5. Vanuit welk gezichtspunt moet, gezien de handelwijze van de republiek Israël, Jesaja’s profetie over „het huis van Jehovah” bezien worden?
5 Tegenwoordig zien wij deze wonderbaarlijke profetie niet in vervulling gaan in Jeruzalem, de in het Midden-Oosten gelegen hoofdstad van de republiek Israël. Op wat eens de berg Sion genoemd werd, zien wij geen tempel van Jehovah maar veeleer de mohammedaanse Rotskoepel en een moskee die aan Allah is gewijd. Toeristen uit vele natiën bezoeken deze religieuze plaats, niet om daar te aanbidden doch alleen om dit prachtige islamitische bouwwerk te bekijken. Het valt dus niet te ontkennen dat Jesaja’s profetie thans, in „het laatst der dagen” van dit dodelijk zieke samenstel van dingen, volstrekt niet in vervulling gaat ten aanzien van de moderne staat Israël. Dit Israël is er niet toe bestemd om in vervulling van Jehovah’s belofte aan Abraham het ’gehele Israël’ te zijn dat gered zal worden ter zegening van de gehele mensheid. De profetische uitdrukking „de berg van het huis van Jehovah” moet dan ook vanuit een geestelijk gezichtspunt bezien worden met betrekking tot „het Israël Gods”. — Gal. 6:16.

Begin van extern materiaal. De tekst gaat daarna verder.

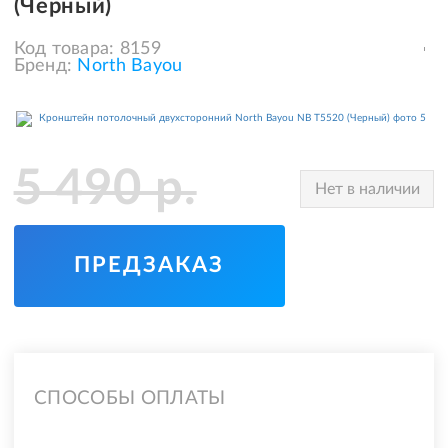
(Черный)
Код товара:
8159
Бренд:
North Bayou
5 490
р.
Нет в наличии
ПРЕДЗАКАЗ
СПОСОБЫ ОПЛАТЫ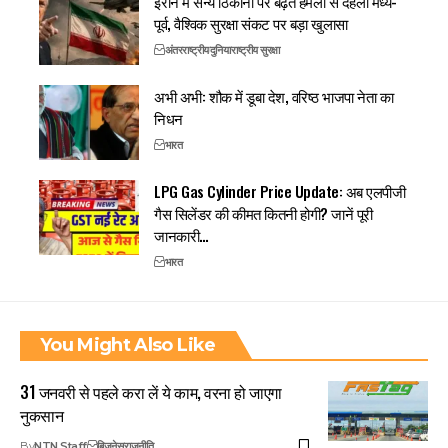
ईरान में सैन्य ठिकानों पर बढ़ते हमलों से दहला मध्य-
पूर्व, वैश्विक सुरक्षा संकट पर बड़ा खुलासा
अंतरराष्ट्रीय
दुनिया
राष्ट्रीय सुरक्षा
अभी अभी: शौक में डूबा देश, वरिष्ठ भाजपा नेता का
निधन
भारत
LPG Gas Cylinder Price Update: अब एलपीजी
गैस सिलेंडर की कीमत कितनी होगी? जानें पूरी
जानकारी…
भारत
You Might Also Like
31 जनवरी से पहले करा लें ये काम, वरना हो जाएगा
नुकसान
By
NTN Staff
बिजनेस
राजनीति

6. (a) Hoe gaf Petrus te kennen wat voor natie „het Israël Gods” is? (b) Tijdens welke ontwikkelingen in de wereld begonnen „alle natiën” naar „het huis van Jehovah” te stromen?
6 Dit „Israël Gods” is een geestelijke natie, zoals de apostel Petrus in zijn brief te kennen gaf: „Gij zijt ’een uitverkoren geslacht, een koninklijke priesterschap, een heilige natie, een volk tot een speciaal bezit, opdat gij alom de voortreffelijkheden zoudt bekendmaken’ van degene die u uit de duisternis heeft geroepen tot zijn wonderbaarlijke licht” (1 Petr. 2:9). Het hedendaagse overblijfsel van deze „heilige natie” beeldt symbolisch het „huis van Jehovah” af en vormt de kern van de gemeenschap van Jehovah’s Getuigen in deze tijd. In het 22ste jaar van „het laatst der dagen” — toen het rooms-katholieke fascisme en het nazisme van Hitler Europa teisterden — begonnen „alle natiën” naar het geestelijke „huis van Jehovah” te stromen, dat door Jehovah’s Getuigen als het ware boven de top der bergen verheven was.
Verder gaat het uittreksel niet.